Tuesday, January 19, 2010

pizza in diffrent countries


Pizza in Australia
The usual Italian varieties are available, but there is also the Australian, or australiana, which has the usual tomato sauce base and mozzarella cheese with bacon and egg (seen as quintessentially Australian breakfast fare). Prawns are also sometimes used on this style of pizza.

In the 1980s Australian pizza shops and restaurants began selling gourmet pizzas, pizzas with upmarket ingredients such as salmon, dill, bocconcini, tiger prawns, and such unconventional toppings as kangaroo, emu and crocodile. Wood-fired pizzas, cooked in a ceramic oven heated by wood fuel, are also popular.

Pizza in Brazil
Pizza was brought by Italian immigrants to that country. São Paulo, calling itself "The Pizza Capital of the World", has 6000 pizza establishments and 1.4 million pizzas are consumed daily.[5] It is said that the first Brazilian pizzas were baked in the Brás district of São Paulo in the early part of the 20th century. Until the 1950s, they were only found in the Italian communities. Since then, pizza became increasingly popular among the rest of the population. The most traditional pizzerias are still found in the Italian neighborhoods, such as Bexiga and Bela Vista. Typically, pizzas follow the Neapolitan variety, rather than the Roman one, being thicker and more doughy and oftentimes lacking tomato sauce.

Pizza in India
Pizza is a emerging fast food in Indian urban areas. With the arrival of branded pizza, it has reached to many cities.[citation needed]

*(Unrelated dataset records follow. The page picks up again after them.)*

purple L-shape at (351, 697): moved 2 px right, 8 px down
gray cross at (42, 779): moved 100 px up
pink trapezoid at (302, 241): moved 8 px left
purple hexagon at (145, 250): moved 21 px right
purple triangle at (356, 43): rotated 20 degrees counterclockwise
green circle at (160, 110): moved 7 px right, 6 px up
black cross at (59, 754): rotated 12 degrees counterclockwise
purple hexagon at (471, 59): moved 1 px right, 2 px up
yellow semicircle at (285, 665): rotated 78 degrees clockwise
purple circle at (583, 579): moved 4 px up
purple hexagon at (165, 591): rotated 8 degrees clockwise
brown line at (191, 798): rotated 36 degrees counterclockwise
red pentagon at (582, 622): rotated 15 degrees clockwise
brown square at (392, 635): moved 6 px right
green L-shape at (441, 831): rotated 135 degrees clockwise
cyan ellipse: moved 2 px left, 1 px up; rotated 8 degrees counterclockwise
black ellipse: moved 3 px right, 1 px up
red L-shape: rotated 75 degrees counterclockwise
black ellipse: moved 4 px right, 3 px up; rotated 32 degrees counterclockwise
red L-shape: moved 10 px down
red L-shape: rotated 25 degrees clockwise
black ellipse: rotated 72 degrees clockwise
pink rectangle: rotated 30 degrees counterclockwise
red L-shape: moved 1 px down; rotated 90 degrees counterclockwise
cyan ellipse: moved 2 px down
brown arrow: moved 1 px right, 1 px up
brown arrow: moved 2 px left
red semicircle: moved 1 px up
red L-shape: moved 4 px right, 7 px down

Pizza outlets serve pizzas with several Indian based toppings like Tandoori Chicken and Paneer. Indian pizzas are generally made more spicy as compared to their western counterparts, to suit Indian taste. Along with Indian variations, more conventional pizzas are also eaten.

Pizza in Pakistan
Pizza was introduced in Pakistan in 1993. A Mr. Manzar Riaz from Lahore is credited with introducing it to Pakistan when he opened up the country's first pizza outlet.[citation needed] Pizza Hut opened its outlets in Pakistan in 1993 which was three years before India had its first Pizza Hut outlet in 1996. Unlike in India where the pizza has become widely popular, the pizza in Pakistan is only popular and well known only in the liberal provinces of Punjab, Sindh and Kashmir. The pizza is still virtually unknown in the conservative provinces of North-West Frontier Province and Baluchistan.[6]

As of 2009, Pizza sales in Pakistan generate over $2 billion annually, which is the second largest pizza sales revenue after the US[citation needed]. Pakistan has the world's largest Pizza Hut store in Karachi with a seating capacity of over 5,000 people.